Attached is a wireshark packet capture from my PPPoE interface of me trying to ping the other end of the tunnel.
I tried to do a traceroute to a 6to4 address derived from your IPv4 address, just to see if it would give any hints.traceroute to 2002:4126:397b::65.38.57.123 (2002:4126:397b::4126:397b), 30 hops max, 80 byte packets
1 2a01:d0:839a:babe:d33:9af8:143f:b164 0.146 ms 0.136 ms 0.164 ms
2 ::ffff:65.38.57.123 235.054 ms !H * 237.877 ms !H
Quote from: Azendale on October 09, 2012, 10:57:36 PMAttached is a wireshark packet capture from my PPPoE interface of me trying to ping the other end of the tunnel.
What capture filter did you use? There is only protocol 41 packets in the trace, and I would have expected to see some ICMP packets in there as well.

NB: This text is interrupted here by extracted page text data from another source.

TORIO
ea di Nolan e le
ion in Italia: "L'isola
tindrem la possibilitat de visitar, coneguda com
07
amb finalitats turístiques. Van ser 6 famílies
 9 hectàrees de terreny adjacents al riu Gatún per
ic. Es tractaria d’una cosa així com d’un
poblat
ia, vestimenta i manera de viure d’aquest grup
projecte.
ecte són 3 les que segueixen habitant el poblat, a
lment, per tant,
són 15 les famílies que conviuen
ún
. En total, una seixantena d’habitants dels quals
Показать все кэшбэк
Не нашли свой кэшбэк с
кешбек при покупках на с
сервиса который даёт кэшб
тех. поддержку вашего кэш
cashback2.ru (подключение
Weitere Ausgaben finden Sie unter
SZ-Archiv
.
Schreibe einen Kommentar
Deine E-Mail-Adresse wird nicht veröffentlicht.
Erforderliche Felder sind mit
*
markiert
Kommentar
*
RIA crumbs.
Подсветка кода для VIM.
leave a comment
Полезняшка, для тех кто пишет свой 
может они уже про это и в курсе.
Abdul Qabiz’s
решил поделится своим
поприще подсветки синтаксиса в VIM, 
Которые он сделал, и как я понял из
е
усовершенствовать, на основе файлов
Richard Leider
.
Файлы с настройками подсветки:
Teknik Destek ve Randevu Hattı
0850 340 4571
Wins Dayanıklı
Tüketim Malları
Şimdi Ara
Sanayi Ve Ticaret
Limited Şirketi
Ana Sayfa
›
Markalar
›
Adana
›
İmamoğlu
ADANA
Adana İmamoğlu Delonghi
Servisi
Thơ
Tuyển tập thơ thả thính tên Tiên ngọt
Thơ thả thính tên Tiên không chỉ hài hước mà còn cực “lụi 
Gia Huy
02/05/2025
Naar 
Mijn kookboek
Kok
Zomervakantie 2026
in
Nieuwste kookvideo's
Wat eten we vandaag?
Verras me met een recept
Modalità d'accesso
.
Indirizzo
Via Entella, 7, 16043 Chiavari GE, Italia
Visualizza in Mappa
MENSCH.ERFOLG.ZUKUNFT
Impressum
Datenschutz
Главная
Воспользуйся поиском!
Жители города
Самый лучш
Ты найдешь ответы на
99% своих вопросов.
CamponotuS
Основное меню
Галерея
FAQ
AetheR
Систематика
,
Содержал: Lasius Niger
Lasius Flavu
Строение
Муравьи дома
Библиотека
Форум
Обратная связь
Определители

I used 'not tcp port 27061' as a capture filter, I have a backup program running on 27061 that otherwise would give lots of encrypted traffic. The packet capture is only a few seconds and I tried to minimize other traffic while I was capturing.
I also did one that is a little less careful to avoid being cluttered with other stuff. It is on my ppp0 interface again with the 'not tcp port 27061' filter.
Quote from: Azendale on October 10, 2012, 06:52:18 AMI used 'not tcp port 27061' as a capture filter, I have a backup program running on 27061 that otherwise would give lots of encrypted traffic.
I don't think those TCP packets would have told us anything anyway.
Quote from: Azendale on October 10, 2012, 06:52:18 AMI also did one that is a little less careful to avoid being cluttered with other stuff.
I noticed that your outgoing packets are from two seemingly unrelated prefixes. Do you have both a /64 and a /48?
I tried traceroute to both addresses, but both ended in the same place (which I think is the tunnel server).
The information you have provided so far provides no clues about which direction packets are being dropped. It could be either or both.
Can you try to ping these two addresses, then I can see if the requests reach me.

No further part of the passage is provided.